Montag, 3. August 2026

Michael Crichton: Timeline (Rezension)

An der idyllischen Dordogne in Frankreich liegt das Ausgrabungscamp des amerikanischen Geschichtsprofessors Edward Johnston. Hier bekämpften sich Engländer und Franzosen Mitte des 14. Jahrhunderts während des Hundertjährigen Krieges, und die vier Ruinen – zwei Festungen, eine Mühle und ein Kloster – sind für Johnston und seine Studenten ein ideales Betätigungsfeld. Eines Tages kommt Professor Johnston ein unheimlicher Verdacht: Könnte es sein, dass die amerikanische High-Tech-Firma ITC, die sein Forschungsprojekt seit Jahren großzügig unterstützt, eine Zeitmaschine entwickelt hat und damit bereits in die Vergangenheit gereist ist? Wie sonst ist die Genauigkeit eines Aufrissplans des Klosters zu erklären, der ihm aus Amerika in die Hände gespielt wurde? Wutentbrannt fährt Johnston in die USA. Nur wenige Tage später erreicht ein erregter Anruf das Camp: Der Professor sei ins Mittelalter gereist, und seine Studenten würden dringend gebeten, ihn von dort zurückzuholen. Auf den Wissenschaftshistoriker Chris, die Architektin Katherine und den Alltagshistoriker André wartet die Begegnung mit einer sensationellen Maschinerie, die die Erfüllung eines uralten Menschheitstraum in greifbare Nähe rückt – und eine Reise zurück in eben die Zeit, an deren Erforschung sie schon seit Jahren arbeiten. Die Verlockung, sie hautnah zu erleben – und dabei den Professor zu retten – ist größer als jede Angst...

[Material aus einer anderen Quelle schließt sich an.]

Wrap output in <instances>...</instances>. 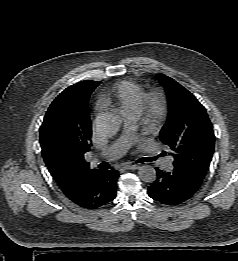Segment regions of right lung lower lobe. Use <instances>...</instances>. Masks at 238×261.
<instances>
[{
  "instance_id": "right-lung-lower-lobe-1",
  "label": "right lung lower lobe",
  "mask_w": 238,
  "mask_h": 261,
  "mask_svg": "<svg viewBox=\"0 0 238 261\" xmlns=\"http://www.w3.org/2000/svg\"><path fill=\"white\" fill-rule=\"evenodd\" d=\"M118 178L119 173L116 170H98L84 190L70 200L74 204L90 210L106 205L116 197Z\"/></svg>"
}]
</instances>
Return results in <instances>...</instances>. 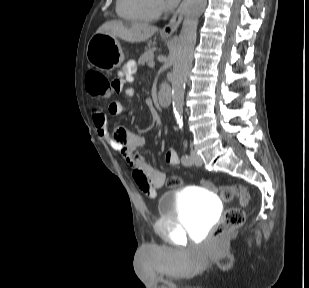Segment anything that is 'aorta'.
I'll return each instance as SVG.
<instances>
[{"instance_id": "obj_1", "label": "aorta", "mask_w": 309, "mask_h": 288, "mask_svg": "<svg viewBox=\"0 0 309 288\" xmlns=\"http://www.w3.org/2000/svg\"><path fill=\"white\" fill-rule=\"evenodd\" d=\"M206 6L207 0H186L184 4V20L175 48L171 81L173 113L180 127L182 125L185 85L197 39V26Z\"/></svg>"}]
</instances>
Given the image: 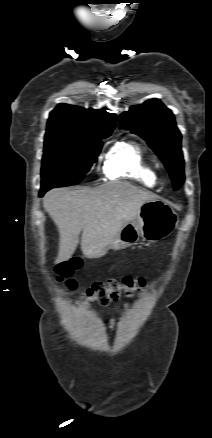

In TIMELINE verbindet Michael Crichton historisches Abenteuer, Wissenschaftsthriller und Zeitreise-Roman zu einem temporeichen Pageturner. Der Autor verlegt seine Handlung ins Frankreich des Jahres 1357 – mitten in den Hundertjährigen Krieg. Dabei liegt seine größte Stärke in der lebendigen Darstellung des mittelalterlichen Alltags. Burgen, Dörfer, Schlachtfelder und politische Intrigen wirken sehr authentisch. Besonders beeindruckend ist, wie der Autor mit verbreiteten Vorstellungen über das Mittelalter aufräumt. Die Vergangenheit erscheint weder romantisch verklärt noch ausschließlich düster, sondern als komplexe Welt mit eigenen Regeln, Gefahren und gesellschaftlichen Strukturen. Dadurch sorgt er für eine Glaubwürdigkeit, die man aufgrund des Zeitreisethemas und der pseudowissenschaftlichen Erklärung nicht erwarten würde.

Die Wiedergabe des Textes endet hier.